But Trump’s pick of Bessent also could portend more tension over the independence of the Federal Reserve in the incoming administration. Bessent, who slammed the Fed for beginning to cut interest rates in September, so close to the election, had pitched the idea of Trump nominating a “shadow Fed chair” to sideline Jerome Powell before his term expires in 2026. But he told The Wall Street Journal that he had dropped the idea.
Bessent’s track record as an investor will likely inform how he navigates Treasury through a slowing global economy and growing speculation about the dollar’s viability as the world’s primary reserve currency.
As a top executive at Soros’ hedge fund, he played a key role in the currency trader’s famous decision to bet against the British pound, which netted more than $1 billion. He later became the chief investment officer of Soros’ family office and scored another major investment haul by betting against the Japanese yen.

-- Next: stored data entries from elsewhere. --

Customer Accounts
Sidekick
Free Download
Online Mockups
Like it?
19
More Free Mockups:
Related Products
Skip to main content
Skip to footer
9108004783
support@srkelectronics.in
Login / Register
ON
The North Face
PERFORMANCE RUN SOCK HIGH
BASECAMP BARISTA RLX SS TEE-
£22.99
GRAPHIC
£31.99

In his interview with Bannon, Bessent said he wanted to see a “big push in bank deregulation” in the new administration. “We've got to get a lot of the lending back into the banking system, and let our banks lend,” he said, adding that banks have “plenty of liquidity” but are being held back by regulators.
Bessent said in the interview he thought that federal spending could be reduced by $100 billion a year over the next decade.
He has also been a supporter of crypto and would be in a position to carry out Trump’s vow to take a friendlier approach to the industry, which spent millions in the boost Trump and other pro-crypto candidates. “Crypto is about freedom and the crypto economy is here to stay,” Bessent said in a Fox Business interview in July.